Your rights under UK GDPR
You have the right to:
- Access the personal data we hold about you
- Rectify inaccurate data
- Request erasure (“right to be forgotten”)
- Restrict or object to processing
- Data portability (export of your data)
- Withdraw consent at any time (where processing relies on consent)
- Lodge a complaint with the UK Information Commissioner's Office at ico.org.uk or by calling 0303 123 1113.
To exercise any of these rights, email privacy@axiomflux.co.uk. We respond within one calendar month.
Account deletion
You can delete your account at any time from your workspace settings or by emailing privacy@axiomflux.co.uk. Deletion removes your account, all connected OAuth tokens, and associated workspace data within 30 days. Billing records required for tax and accounting purposes are retained for 6 years as noted above.

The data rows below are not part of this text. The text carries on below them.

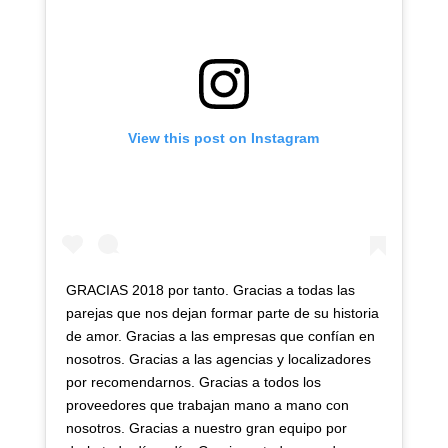
View this post on Instagram
GRACIAS 2018 por tanto. Gracias a todas las
parejas que nos dejan formar parte de su historia
de amor. Gracias a las empresas que confían en
nosotros. Gracias a las agencias y localizadores
por recomendarnos. Gracias a todos los
proveedores que trabajan mano a mano con
nosotros. Gracias a nuestro gran equipo por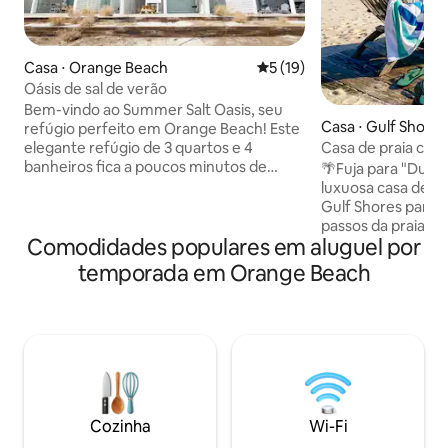
Casa ⋅ Orange Beach
5 de uma avaliação média de
5 (19)
Oásis de sal de verão
Bem-vindo ao Summer Salt Oasis, seu
Casa ⋅ Gulf Shores
refúgio perfeito em Orange Beach! Este
Casa de praia com
elegante refúgio de 3 quartos e 4
hidromassagem e l
banheiros fica a poucos minutos de
🌴Fuja para "Dune
praias de areia branca. Relaxe em uma
luxuosa casa de pr
área de estar ampla e iluminada, cozinhe
Gulf Shores para 
em uma cozinha moderna totalmente
passos da praia e d
Comodidades populares em aluguel por
equipada ou descanse na varanda
retiro de 1.800 p
privativa. Cada quarto tem seu próprio
uma banheira de
temporada em Orange Beach
banheiro e TV para oferecer conforto e
privativa, lareira, 
privacidade. Aproveite as vantagens ao
cozinha gourmet e
estilo resort — piscina, fogueira, campo
com um fliperama!
de minigolfe — além de jogos para a
praia e de um píer
família, bicicletas, uma churrasqueira a
Perfeito para fam
carvão ao ar livre e itens extras para a
uma viagem costei
praia, como cadeiras, guarda-sol,
localização: - Caminhada de 3 minutos
carrinho e equipamentos para dias
até o acesso à pra
Cozinha
Wi-Fi
tranquilos no litoral.
Caminhada de 2 mi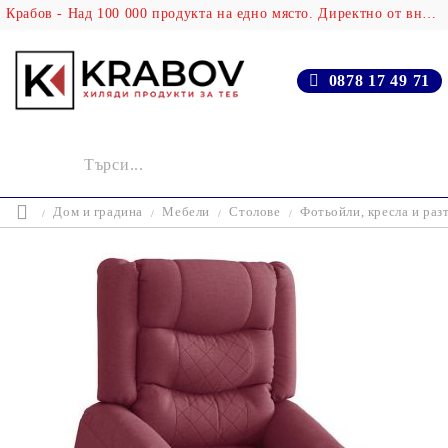
Крабов - Над 100 000 продукта на едно място. Директно от вносителя!
0878 17 49 71
Дом и градина
Мебели
Столове
Фотьойли, кресла и раз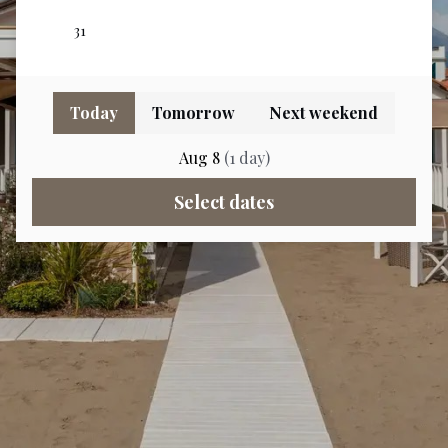
Today
Tomorrow
Next weekend
Aug 8
(
1
day
)
Select dates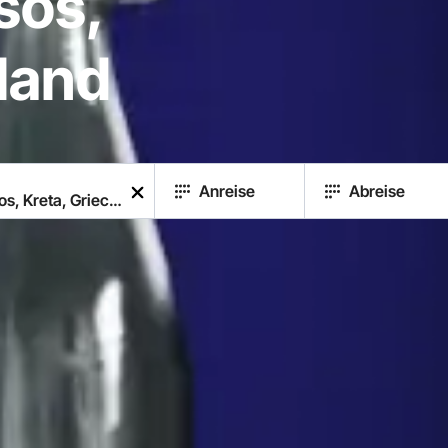
sos,
land
Anreise
Abreise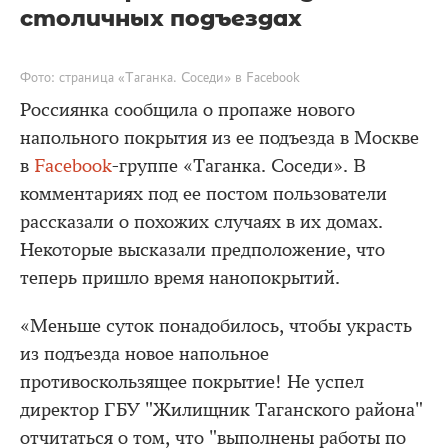
столичных подъездах
Фото: страница «Таганка. Соседи» в Facebook
Россиянка сообщила о пропаже нового
напольного покрытия из ее подъезда в Москве
в
Facebook
-группе «Таганка. Соседи». В
комментариях под ее постом пользователи
рассказали о похожих случаях в их домах.
Некоторые высказали предположение, что
теперь пришло время нанопокрытий.
«Меньше суток понадобилось, чтобы украсть
из подъезда новое напольное
противоскользящее покрытие! Не успел
директор ГБУ "Жилищник Таганского района"
отчитаться о том, что "выполнены работы по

International data transfers
Some sub-processors are based outside the UK/EU (notably the AI engine providers in the USA). Where this happens, we ensure transfers are protected by Standard Contractual Clauses, the UK International Data Transfer Addendum, or equivalent safeguards under UK GDPR.
Security
We protect your data with: encrypted transport (TLS 1.3), encrypted backups, password hashing (bcrypt), strict role-based access controls, network isolation between services, and incident logging. We undergo periodic security review and run automated dependency scanning.
Children's privacy
The Service is intended for businesses and is not directed at children under 16. We do not knowingly collect personal data from children. If you believe we hold data about a child, email us and we will delete it.
Changes to this policy
We may update this Privacy Policy from time to time. Material changes will be notified by email or in-product notice at least 30 days in advance. The “Last updated” date at the top reflects the most recent revision.
Contact
Privacy enquiries: privacy@axiomflux.co.uk
General enquiries: hello@axiomflux.co.uk
A full Data Processing Agreement (DPA) compatible with UK GDPR is available on request before contract signature.